Малаховка
1
Толстоватый мальчишка лет семи, в шортах и маечке или более одетый, по погоде, катается на велосипеде «Школьник» по тропинкам среди остатков соснового леса, между невысоких ветхих заборов, старых дачных домов, врастающих в песчаную землю и окруженных зарослями бузины, боярышника, жасмина. Поскрипывает педалями велосипед, колеса то перескакивают, то плавно перекатываются через сосновые корни, пересекающие утоптанные дорожки, совсем не задумываясь о том, что мешают прогуливающимся или спешащим к автобусу дачникам. Мальчишка — это я, сосновые корни ничего не символизируют, это просто сосновые корни, а место, где все это было и где теперь всего этого нет — ни мальчишки, ни велосипедов «Школьник», ни даже леса, — старый-старый дачный сначала поселок, потом городок, а теперь уже непонятно и что — Малаховка. Близлежащие Люберцы, Томилино, Красково, Отдых, Кратово плотно стиснули Малаховку между собой, так что границы между ними теперь только административные, да и сама она… Наполовину город, наполовину место рекреации нуворишей, — еще бы — 15–20 штук баксов за сотку, воздух уже вполне московский, кафе «Уголек» на повороте с шоссе давно закрыто. Странное название, да? Ничего не странное, если знать, что посреди дачного городка советские умники построили здоровенный завод, где делали горнопроходческие комбайны, рубавшие уголь вместо Стаханова и зэков. Зэков, впрочем, комбайны полностью так и не заменили. Еще в Малаховке есть Институт физкультуры, который, учась в нем, раз в год обязательно посещали все советские спортсмены, а также старое еврейское кладбище. И — коттеджи, дома загородные, дворцы и замки.

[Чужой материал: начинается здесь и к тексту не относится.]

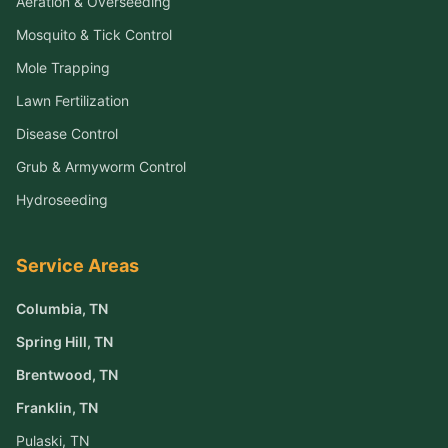
Aeration & Overseeding
Mosquito & Tick Control
Mole Trapping
Lawn Fertilization
Disease Control
Grub & Armyworm Control
Hydroseeding
Service Areas
Columbia
, TN
Spring Hill
, TN
Brentwood
, TN
Franklin
, TN
Pulaski
, TN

А в середине 60-х контора «Мосдачтрест», предоставлявшая чиновникам вышесредней руки и заслуженным ветеранам дачки за умеренную плату, владела половиной Малаховки. В очень незначительной части этой половины я прожил несколько лет, лет — в смысле с последних чисел мая до конца августа. Подготовка к переезду на дачу, куда надо было везти все — кастрюли-сковородки, ножи-вилки, подушки-одеяла-телевизоры, занимала старших членов семьи гораздо больше, чем мой день рождения, 30 мая, и отмечать его было не принято, кроме того, иногда сам переезд приходился как раз на этот день. Не до того. Первые пару раз я слегка дулся, не давая, впрочем, повода для вопросов, потому как понимал, что мне быстро объяснят несостоятельность моих претензий, потом — нет. Детская притязательность семьей не поощрялась. Свой день рождения я и теперь отмечаю редко, а с семьей — никогда. Но тогда — переезд! суматоха, тюки и коробки, лает собака, ругается дед, один из отцовских шоферов — Коля, бычьей силы и довольно тупой — кидает пожитки в кузов, все дергаются, потому что боятся гаишной проверки: машина-то государственная, использовать ее для личных нужд как бы и нельзя. Едем! Приехали. Дачи были простенькие, небольшие, обычно их занимали две-три семьи, негласно деля участок на где кому можно. Терраска, пара комнатух, кухня, дымящая печка, панцирные сетки полуржавых коек, газ баллонный — уютно, в общем. На участке — сосны, малиновые заросли, черника и прочее из обычного подмосковного антуража. В первый сезон моим соседом был парнишка на год старше, он пытался играть на виолончели, вызывая адекватный отклик не успевших сбежать собак, и смотрел в микроскоп. Микроскопу я завидовал, виолончели — нет. Когда я поинтересовался возможностью немедленно приступить к изучению микробиологии с помощью личного микроскопа, дед буркнул — ерунда, только глаза испортишь, и был, как всегда, прав, — глаза я испортил и без микроскопа.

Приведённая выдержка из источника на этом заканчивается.